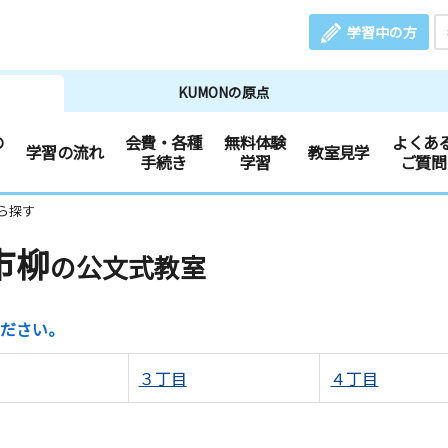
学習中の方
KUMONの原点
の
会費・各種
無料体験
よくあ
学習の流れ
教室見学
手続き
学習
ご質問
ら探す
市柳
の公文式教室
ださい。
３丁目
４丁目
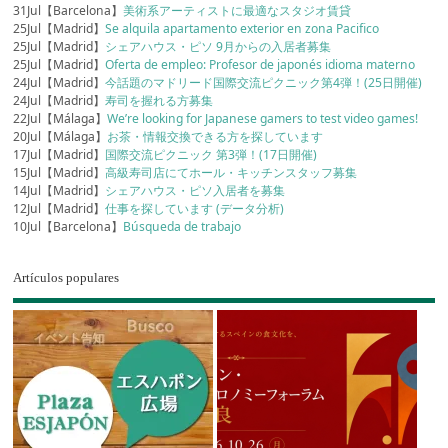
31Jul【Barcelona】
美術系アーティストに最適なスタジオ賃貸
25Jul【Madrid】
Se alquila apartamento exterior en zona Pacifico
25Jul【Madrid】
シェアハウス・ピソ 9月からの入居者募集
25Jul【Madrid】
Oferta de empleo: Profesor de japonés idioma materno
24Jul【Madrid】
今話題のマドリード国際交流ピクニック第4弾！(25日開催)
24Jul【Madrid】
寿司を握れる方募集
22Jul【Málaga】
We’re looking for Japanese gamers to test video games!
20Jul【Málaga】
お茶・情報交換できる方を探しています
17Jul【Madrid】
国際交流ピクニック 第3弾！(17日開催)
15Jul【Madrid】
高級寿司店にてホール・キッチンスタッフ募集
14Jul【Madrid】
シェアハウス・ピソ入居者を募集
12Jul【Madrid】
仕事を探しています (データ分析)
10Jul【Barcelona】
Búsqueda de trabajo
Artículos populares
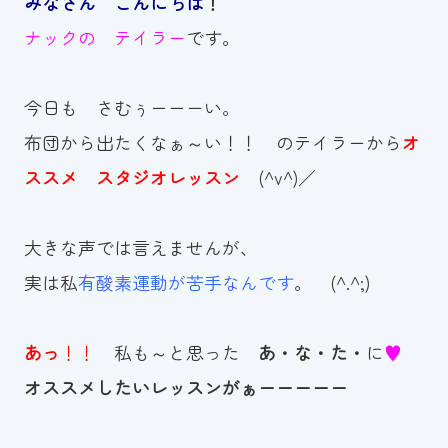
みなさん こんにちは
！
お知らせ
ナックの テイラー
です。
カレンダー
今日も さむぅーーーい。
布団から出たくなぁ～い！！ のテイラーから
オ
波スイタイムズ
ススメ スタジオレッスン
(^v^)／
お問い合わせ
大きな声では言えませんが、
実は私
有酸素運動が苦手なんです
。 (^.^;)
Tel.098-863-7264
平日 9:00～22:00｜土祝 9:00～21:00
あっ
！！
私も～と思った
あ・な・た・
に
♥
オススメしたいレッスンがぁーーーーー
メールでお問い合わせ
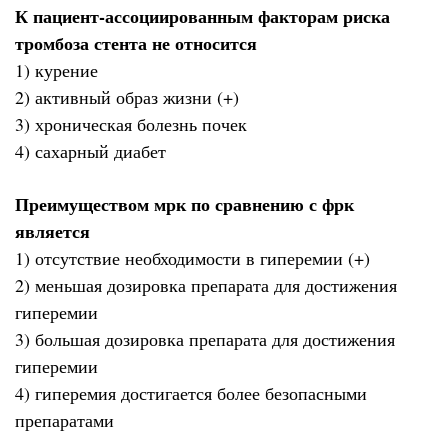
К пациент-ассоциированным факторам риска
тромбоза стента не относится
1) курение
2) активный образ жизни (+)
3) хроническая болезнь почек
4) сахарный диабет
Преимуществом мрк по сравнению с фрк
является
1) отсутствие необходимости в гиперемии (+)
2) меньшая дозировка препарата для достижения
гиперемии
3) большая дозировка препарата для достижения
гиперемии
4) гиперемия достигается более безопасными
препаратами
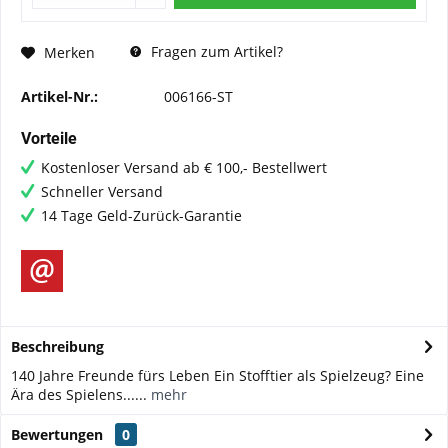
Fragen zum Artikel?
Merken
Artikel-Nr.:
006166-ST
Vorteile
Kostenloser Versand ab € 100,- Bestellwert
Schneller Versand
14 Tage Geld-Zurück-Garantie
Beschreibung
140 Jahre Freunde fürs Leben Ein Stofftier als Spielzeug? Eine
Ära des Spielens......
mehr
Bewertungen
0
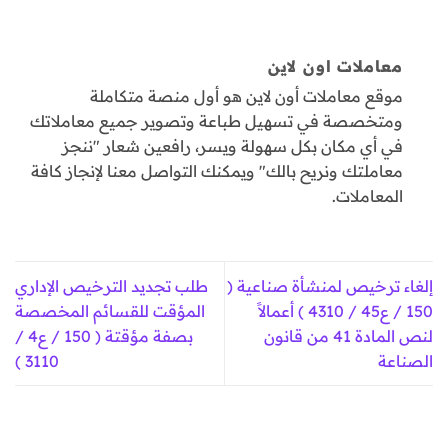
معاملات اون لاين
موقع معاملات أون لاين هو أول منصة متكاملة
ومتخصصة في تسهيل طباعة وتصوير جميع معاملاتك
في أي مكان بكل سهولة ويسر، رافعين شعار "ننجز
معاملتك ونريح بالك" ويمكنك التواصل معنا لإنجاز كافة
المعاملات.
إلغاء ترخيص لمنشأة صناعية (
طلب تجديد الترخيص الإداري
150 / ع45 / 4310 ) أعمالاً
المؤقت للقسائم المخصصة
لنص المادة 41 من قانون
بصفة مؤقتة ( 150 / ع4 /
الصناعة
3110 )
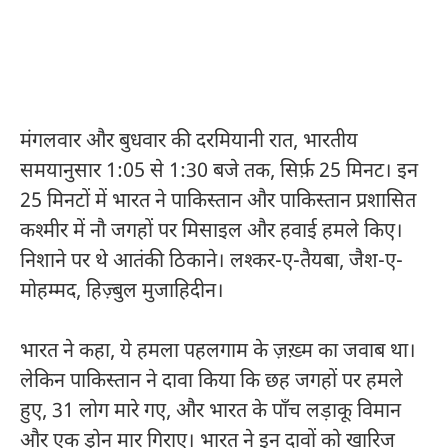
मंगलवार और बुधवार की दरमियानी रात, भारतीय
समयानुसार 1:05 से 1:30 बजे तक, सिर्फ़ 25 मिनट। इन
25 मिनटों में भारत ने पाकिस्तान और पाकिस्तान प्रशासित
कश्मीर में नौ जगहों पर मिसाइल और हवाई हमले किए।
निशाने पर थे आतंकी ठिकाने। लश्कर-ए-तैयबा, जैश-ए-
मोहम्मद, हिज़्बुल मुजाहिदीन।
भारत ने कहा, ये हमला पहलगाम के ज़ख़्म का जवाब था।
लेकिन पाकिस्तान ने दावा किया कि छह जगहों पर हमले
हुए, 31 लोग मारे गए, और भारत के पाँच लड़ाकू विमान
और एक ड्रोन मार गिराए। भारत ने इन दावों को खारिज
★ ★ ★ ★
**REQUIRED ACTION**
The expected answer is a copy of each line in the records that holds the word "Versand".

**RESULT OF THIS TASK**
Kostenloser Versand ab € 100,- Bestellwert
Schneller Versand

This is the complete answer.